スウェーデン発の「イケア(IKEA)」が高齢化社会を背景に人間工学に基づいて開発された新コレクション“オムテンクサム(OMTANKSAM)”をお披露目した。“オムテンクサム”は日本とスウェーデンの外交関係樹立150周年を記念して開催される認知症がテーマの「Dementia Forum X」に合わせて発表された新作で、“あらゆる人により快適な暮らしを届けたい”という思いが込められている。
同コレクションは「イケア」のデザインチームが人間工学の専門家や作業療法士、介護業界の研究者らとともに開発された。第1弾として立ち上がりやすい快適なアームチェアやクッション、カーペット、耐久性に優れた滑らないプレート、握りやすいカトラリー、滑り止め付きのコースターなどのアイテムを発表。まずは少数のアイテムからスタートし、今後はバスルーム用のアイテムなどを増やす計画だ。

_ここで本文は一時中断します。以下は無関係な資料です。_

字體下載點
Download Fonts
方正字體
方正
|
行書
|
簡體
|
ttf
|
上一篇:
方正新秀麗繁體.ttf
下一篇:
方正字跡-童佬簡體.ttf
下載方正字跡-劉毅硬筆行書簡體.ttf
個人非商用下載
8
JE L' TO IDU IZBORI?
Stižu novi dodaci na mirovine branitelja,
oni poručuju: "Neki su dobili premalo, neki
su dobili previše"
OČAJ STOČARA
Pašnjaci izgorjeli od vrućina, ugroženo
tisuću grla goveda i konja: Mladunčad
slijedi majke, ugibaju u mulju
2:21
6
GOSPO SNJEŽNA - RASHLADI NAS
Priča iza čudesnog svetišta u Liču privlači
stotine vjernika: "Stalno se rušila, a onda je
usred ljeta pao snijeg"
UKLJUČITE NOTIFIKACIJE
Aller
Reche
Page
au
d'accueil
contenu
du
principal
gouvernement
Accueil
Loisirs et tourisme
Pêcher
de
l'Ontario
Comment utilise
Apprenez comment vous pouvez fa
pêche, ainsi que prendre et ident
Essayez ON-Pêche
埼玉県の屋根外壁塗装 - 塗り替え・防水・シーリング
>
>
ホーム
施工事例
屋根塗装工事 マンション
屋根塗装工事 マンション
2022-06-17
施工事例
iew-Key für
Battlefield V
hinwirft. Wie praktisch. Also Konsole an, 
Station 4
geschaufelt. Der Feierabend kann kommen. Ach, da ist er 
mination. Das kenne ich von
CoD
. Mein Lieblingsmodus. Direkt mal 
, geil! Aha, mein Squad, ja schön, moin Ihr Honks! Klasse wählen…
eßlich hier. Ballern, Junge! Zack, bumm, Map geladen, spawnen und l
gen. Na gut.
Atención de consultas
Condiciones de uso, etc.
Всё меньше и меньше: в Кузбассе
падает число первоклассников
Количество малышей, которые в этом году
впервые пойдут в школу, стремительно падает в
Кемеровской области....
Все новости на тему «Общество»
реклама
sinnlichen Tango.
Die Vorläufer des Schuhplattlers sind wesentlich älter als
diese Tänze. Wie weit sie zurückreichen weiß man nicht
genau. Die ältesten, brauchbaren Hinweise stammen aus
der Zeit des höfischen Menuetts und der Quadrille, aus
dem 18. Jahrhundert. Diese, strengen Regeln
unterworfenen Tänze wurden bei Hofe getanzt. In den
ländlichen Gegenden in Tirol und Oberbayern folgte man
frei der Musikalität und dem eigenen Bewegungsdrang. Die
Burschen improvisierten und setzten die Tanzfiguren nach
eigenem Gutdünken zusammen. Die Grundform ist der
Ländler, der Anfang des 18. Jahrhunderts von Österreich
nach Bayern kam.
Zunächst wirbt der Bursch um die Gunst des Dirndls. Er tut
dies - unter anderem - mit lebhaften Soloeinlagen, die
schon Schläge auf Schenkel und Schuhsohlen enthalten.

ブリット・モンティ(Britt Monti)=イケア クリエイティブ・リーダーはコレクションについて、「高齢化社会に置いて、人々は歳をとっても家で過ごすということが増えてきたが、家での暮らしは必ずしも安全、親切ではない。しかし、多くのプロダクトメーカーはこういった分野に取り組んでおらず、これまで高齢者は高額でデザイン性の高くない商品を専門店で探す必要があった。そこで、『イケア』はこれまでとは異なるアプローチをとり、低価格で製品化をしなければいけないと考えた。加えて、高齢者や認知症患者だけをターゲットにするわけではなく、すべての人にとって使いやすい製品を意識した。われわれはこれを“ユニバーサルデザイン”ではなく、“インクルーシブ(包括的な)デザイン”と呼びたい」と説明した。